=== Prompt ===
Reproduce each record exactly, but exclude every picture.

=== Dataset records ===
%%

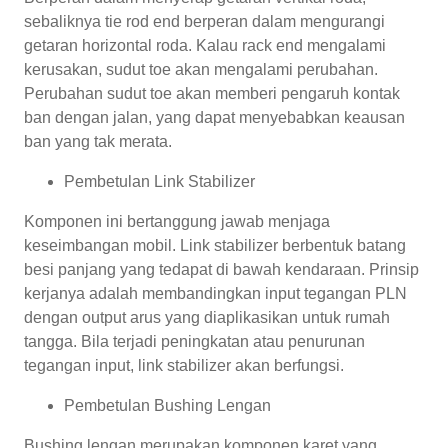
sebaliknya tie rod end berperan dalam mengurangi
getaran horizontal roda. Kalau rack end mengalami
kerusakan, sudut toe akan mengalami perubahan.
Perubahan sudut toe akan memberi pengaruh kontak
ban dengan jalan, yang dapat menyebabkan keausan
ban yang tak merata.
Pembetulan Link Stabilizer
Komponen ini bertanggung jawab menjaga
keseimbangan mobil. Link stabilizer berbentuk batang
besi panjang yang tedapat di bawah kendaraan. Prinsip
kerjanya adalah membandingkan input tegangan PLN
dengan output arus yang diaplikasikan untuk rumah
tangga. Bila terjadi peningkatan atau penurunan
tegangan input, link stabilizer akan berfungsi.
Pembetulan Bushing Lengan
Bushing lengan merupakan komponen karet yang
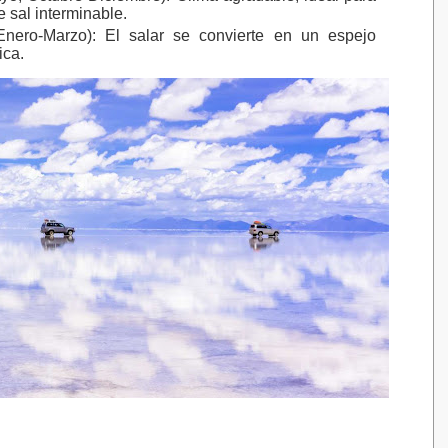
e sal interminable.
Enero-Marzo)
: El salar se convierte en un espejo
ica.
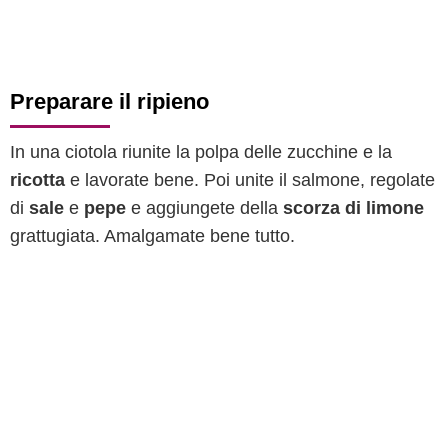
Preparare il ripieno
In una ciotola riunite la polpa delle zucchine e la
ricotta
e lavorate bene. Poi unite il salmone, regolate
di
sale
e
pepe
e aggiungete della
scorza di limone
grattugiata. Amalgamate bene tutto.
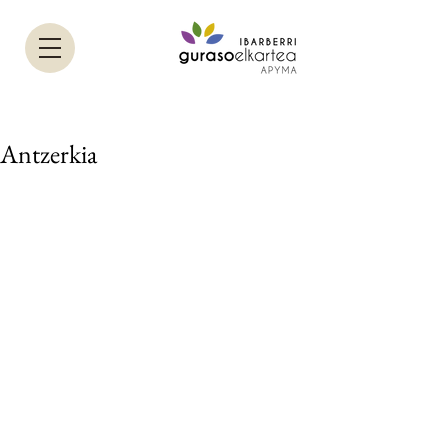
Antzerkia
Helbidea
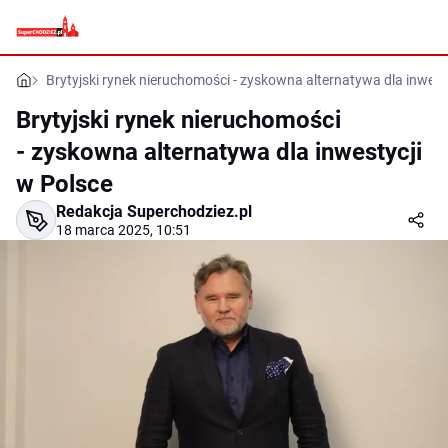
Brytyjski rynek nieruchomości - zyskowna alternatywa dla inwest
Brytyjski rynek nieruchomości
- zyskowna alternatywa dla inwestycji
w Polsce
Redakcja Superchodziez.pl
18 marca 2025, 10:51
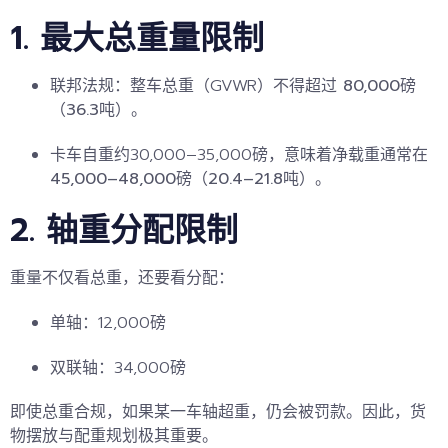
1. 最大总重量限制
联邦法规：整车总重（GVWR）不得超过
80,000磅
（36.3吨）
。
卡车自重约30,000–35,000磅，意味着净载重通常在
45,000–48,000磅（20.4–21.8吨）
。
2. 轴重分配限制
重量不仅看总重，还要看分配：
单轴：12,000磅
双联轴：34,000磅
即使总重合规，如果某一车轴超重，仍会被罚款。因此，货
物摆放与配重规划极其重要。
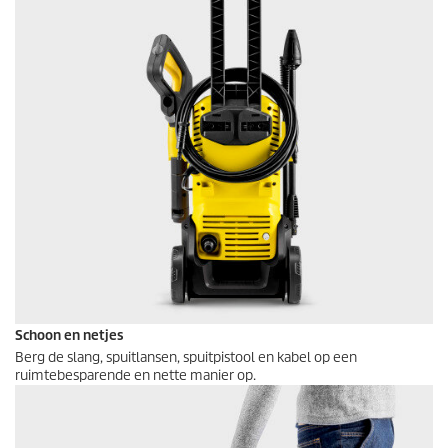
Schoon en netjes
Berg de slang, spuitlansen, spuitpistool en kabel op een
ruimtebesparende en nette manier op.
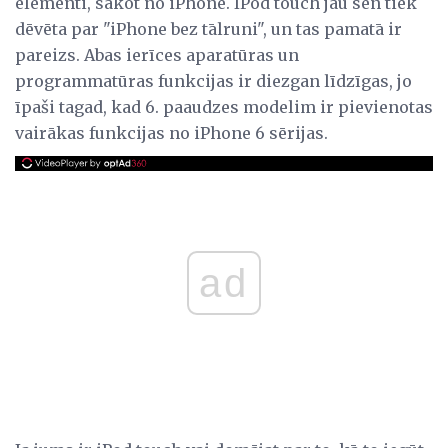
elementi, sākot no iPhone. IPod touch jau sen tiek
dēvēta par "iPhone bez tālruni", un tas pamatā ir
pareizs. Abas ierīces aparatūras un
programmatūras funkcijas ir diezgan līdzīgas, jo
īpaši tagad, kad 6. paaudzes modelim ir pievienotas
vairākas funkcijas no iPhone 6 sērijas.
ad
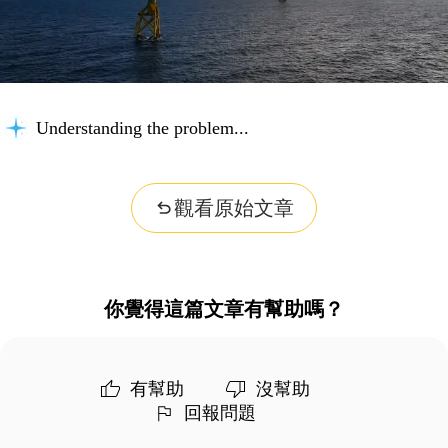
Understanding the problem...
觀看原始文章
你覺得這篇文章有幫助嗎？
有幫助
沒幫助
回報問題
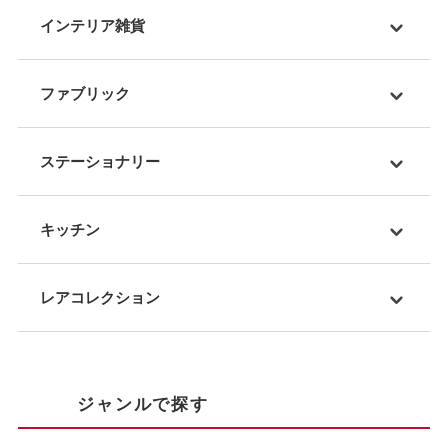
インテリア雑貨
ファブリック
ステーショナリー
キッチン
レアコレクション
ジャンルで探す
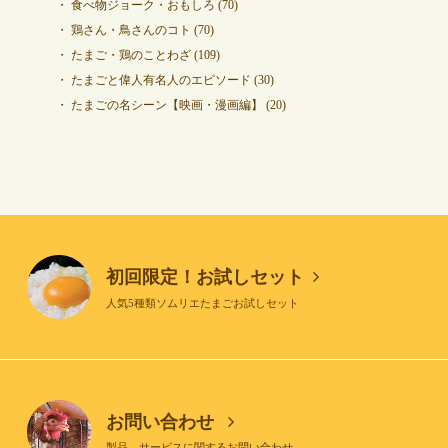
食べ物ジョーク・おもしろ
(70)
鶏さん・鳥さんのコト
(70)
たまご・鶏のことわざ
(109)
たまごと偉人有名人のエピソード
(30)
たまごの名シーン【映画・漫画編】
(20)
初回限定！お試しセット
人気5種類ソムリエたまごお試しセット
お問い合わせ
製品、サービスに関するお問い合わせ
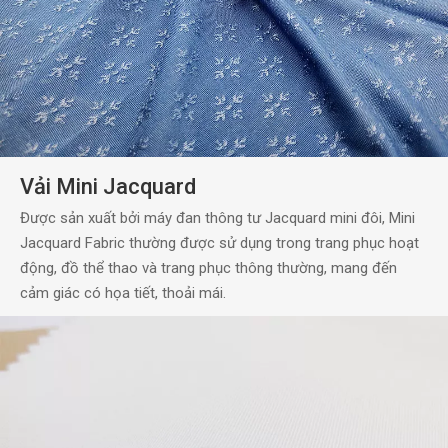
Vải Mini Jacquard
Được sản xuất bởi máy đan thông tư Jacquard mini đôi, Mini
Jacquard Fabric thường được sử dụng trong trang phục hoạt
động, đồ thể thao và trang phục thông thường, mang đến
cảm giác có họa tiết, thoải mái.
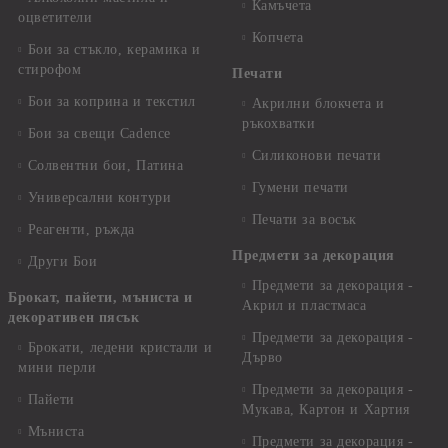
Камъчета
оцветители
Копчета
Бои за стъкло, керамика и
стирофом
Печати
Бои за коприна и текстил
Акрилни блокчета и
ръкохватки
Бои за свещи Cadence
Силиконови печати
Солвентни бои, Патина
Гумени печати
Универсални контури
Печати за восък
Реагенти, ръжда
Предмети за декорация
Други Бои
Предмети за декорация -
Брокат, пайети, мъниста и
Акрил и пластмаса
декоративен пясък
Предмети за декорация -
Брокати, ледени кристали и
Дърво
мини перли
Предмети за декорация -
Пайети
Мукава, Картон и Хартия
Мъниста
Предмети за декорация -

%%

=== Answer space ===
sebaliknya tie rod end berperan dalam mengurangi
getaran horizontal roda. Kalau rack end mengalami
kerusakan, sudut toe akan mengalami perubahan.
Perubahan sudut toe akan memberi pengaruh kontak
ban dengan jalan, yang dapat menyebabkan keausan
ban yang tak merata.
Pembetulan Link Stabilizer
Komponen ini bertanggung jawab menjaga
keseimbangan mobil. Link stabilizer berbentuk batang
besi panjang yang tedapat di bawah kendaraan. Prinsip
kerjanya adalah membandingkan input tegangan PLN
dengan output arus yang diaplikasikan untuk rumah
tangga. Bila terjadi peningkatan atau penurunan
tegangan input, link stabilizer akan berfungsi.
Pembetulan Bushing Lengan
Bushing lengan merupakan komponen karet yang
e sal interminable.
Enero-Marzo)
: El salar se convierte en un espejo
ica.
Preparare il ripieno
In una ciotola riunite la polpa delle zucchine e la
ricotta
e lavorate bene. Poi unite il salmone, regolate
di
sale
e
pepe
e aggiungete della
scorza di limone
grattugiata. Amalgamate bene tutto.
Antzerkia
Helbidea
Brytyjski rynek nieruchomości - zyskowna alternatywa dla inwest
Brytyjski rynek nieruchomości
- zyskowna alternatywa dla inwestycji
w Polsce
Redakcja Superchodziez.pl
18 marca 2025, 10:51
1. 最大总重量限制
联邦法规：整车总重（GVWR）不得超过
80,000磅
（36.3吨）
。
卡车自重约30,000–35,000磅，意味着净载重通常在
45,000–48,000磅（20.4–21.8吨）
。
2. 轴重分配限制
重量不仅看总重，还要看分配：
单轴：12,000磅
双联轴：34,000磅
即使总重合规，如果某一车轴超重，仍会被罚款。因此，货
物摆放与配重规划极其重要。
Schoon en netjes
Berg de slang, spuitlansen, spuitpistool en kabel op een
ruimtebesparende en nette manier op.
elementi, sākot no iPhone. IPod touch jau sen tiek
dēvēta par "iPhone bez tālruni", un tas pamatā ir
pareizs. Abas ierīces aparatūras un
programmatūras funkcijas ir diezgan līdzīgas, jo
īpaši tagad, kad 6. paaudzes modelim ir pievienotas
vairākas funkcijas no iPhone 6 sērijas.
ad
Understanding the problem...
觀看原始文章
你覺得這篇文章有幫助嗎？
有幫助
沒幫助
回報問題
インテリア雑貨
ファブリック
ステーショナリー
キッチン
レアコレクション
ジャンルで探す
食べ物ジョーク・おもしろ
(70)
鶏さん・鳥さんのコト
(70)
たまご・鶏のことわざ
(109)
たまごと偉人有名人のエピソード
(30)
たまごの名シーン【映画・漫画編】
(20)
初回限定！お試しセット
人気5種類ソムリエたまごお試しセット
お問い合わせ
製品、サービスに関するお問い合わせ
Vải Mini Jacquard
Được sản xuất bởi máy đan thông tư Jacquard mini đôi, Mini
Jacquard Fabric thường được sử dụng trong trang phục hoạt
động, đồ thể thao và trang phục thông thường, mang đến
cảm giác có họa tiết, thoải mái.
Камъчета
оцветители
Копчета
Бои за стъкло, керамика и
стирофом
Печати
Бои за коприна и текстил
Акрилни блокчета и
ръкохватки
Бои за свещи Cadence
Силиконови печати
Солвентни бои, Патина
Гумени печати
Универсални контури
Печати за восък
Реагенти, ръжда
Предмети за декорация
Други Бои
Предмети за декорация -
Брокат, пайети, мъниста и
Акрил и пластмаса
декоративен пясък
Предмети за декорация -
Брокати, ледени кристали и
Дърво
мини перли
Предмети за декорация -
Пайети
Мукава, Картон и Хартия
Мъниста
Предмети за декорация -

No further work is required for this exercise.